Saved entries »
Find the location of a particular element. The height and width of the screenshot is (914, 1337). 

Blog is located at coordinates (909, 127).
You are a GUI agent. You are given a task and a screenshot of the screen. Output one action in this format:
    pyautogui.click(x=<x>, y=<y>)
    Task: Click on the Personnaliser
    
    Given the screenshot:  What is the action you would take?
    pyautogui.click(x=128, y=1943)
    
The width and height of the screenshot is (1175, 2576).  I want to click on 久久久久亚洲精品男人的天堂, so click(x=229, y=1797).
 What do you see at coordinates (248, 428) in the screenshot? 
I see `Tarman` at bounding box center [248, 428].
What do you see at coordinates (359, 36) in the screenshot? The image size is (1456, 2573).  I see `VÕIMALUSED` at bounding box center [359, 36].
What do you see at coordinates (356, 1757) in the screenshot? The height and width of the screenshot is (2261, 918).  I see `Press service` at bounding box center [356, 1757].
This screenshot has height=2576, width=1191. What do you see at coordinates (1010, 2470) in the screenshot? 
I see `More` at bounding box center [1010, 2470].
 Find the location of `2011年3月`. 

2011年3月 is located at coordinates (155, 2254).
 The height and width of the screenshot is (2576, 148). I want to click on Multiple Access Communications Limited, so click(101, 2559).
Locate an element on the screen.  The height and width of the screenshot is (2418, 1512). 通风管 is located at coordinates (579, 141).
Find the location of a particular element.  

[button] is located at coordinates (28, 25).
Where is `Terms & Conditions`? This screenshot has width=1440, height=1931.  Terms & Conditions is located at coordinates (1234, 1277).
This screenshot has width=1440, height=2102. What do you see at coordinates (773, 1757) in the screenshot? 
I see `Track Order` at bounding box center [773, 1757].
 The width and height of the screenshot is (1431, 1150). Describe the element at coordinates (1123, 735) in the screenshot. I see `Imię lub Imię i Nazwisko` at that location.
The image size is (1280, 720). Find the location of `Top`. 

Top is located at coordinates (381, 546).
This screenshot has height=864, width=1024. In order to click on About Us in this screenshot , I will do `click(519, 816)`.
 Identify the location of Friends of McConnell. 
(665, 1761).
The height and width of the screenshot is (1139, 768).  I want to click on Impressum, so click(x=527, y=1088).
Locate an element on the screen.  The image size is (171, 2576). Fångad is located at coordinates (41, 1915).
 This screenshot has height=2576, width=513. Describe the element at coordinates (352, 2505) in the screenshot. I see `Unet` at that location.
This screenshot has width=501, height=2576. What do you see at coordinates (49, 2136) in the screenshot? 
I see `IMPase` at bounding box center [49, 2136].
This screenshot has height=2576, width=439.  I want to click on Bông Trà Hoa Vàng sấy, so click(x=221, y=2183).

What you need to do »
Output the entries above word for word.

Exercise answer »
Find the location of a particular element. The height and width of the screenshot is (914, 1337). 

Blog is located at coordinates (909, 127).
You are a GUI agent. You are given a task and a screenshot of the screen. Output one action in this format:
    pyautogui.click(x=<x>, y=<y>)
    Task: Click on the Personnaliser
    
    Given the screenshot:  What is the action you would take?
    pyautogui.click(x=128, y=1943)
    
The width and height of the screenshot is (1175, 2576).  I want to click on 久久久久亚洲精品男人的天堂, so click(x=229, y=1797).
 What do you see at coordinates (248, 428) in the screenshot? 
I see `Tarman` at bounding box center [248, 428].
What do you see at coordinates (359, 36) in the screenshot? The image size is (1456, 2573).  I see `VÕIMALUSED` at bounding box center [359, 36].
What do you see at coordinates (356, 1757) in the screenshot? The height and width of the screenshot is (2261, 918).  I see `Press service` at bounding box center [356, 1757].
This screenshot has height=2576, width=1191. What do you see at coordinates (1010, 2470) in the screenshot? 
I see `More` at bounding box center [1010, 2470].
 Find the location of `2011年3月`. 

2011年3月 is located at coordinates (155, 2254).
 The height and width of the screenshot is (2576, 148). I want to click on Multiple Access Communications Limited, so click(101, 2559).
Locate an element on the screen.  The height and width of the screenshot is (2418, 1512). 通风管 is located at coordinates (579, 141).
Find the location of a particular element.  

[button] is located at coordinates (28, 25).
Where is `Terms & Conditions`? This screenshot has width=1440, height=1931.  Terms & Conditions is located at coordinates (1234, 1277).
This screenshot has width=1440, height=2102. What do you see at coordinates (773, 1757) in the screenshot? 
I see `Track Order` at bounding box center [773, 1757].
 The width and height of the screenshot is (1431, 1150). Describe the element at coordinates (1123, 735) in the screenshot. I see `Imię lub Imię i Nazwisko` at that location.
The image size is (1280, 720). Find the location of `Top`. 

Top is located at coordinates (381, 546).
This screenshot has height=864, width=1024. In order to click on About Us in this screenshot , I will do `click(519, 816)`.
 Identify the location of Friends of McConnell. 
(665, 1761).
The height and width of the screenshot is (1139, 768).  I want to click on Impressum, so click(x=527, y=1088).
Locate an element on the screen.  The image size is (171, 2576). Fångad is located at coordinates (41, 1915).
 This screenshot has height=2576, width=513. Describe the element at coordinates (352, 2505) in the screenshot. I see `Unet` at that location.
This screenshot has width=501, height=2576. What do you see at coordinates (49, 2136) in the screenshot? 
I see `IMPase` at bounding box center [49, 2136].
This screenshot has height=2576, width=439.  I want to click on Bông Trà Hoa Vàng sấy, so click(x=221, y=2183).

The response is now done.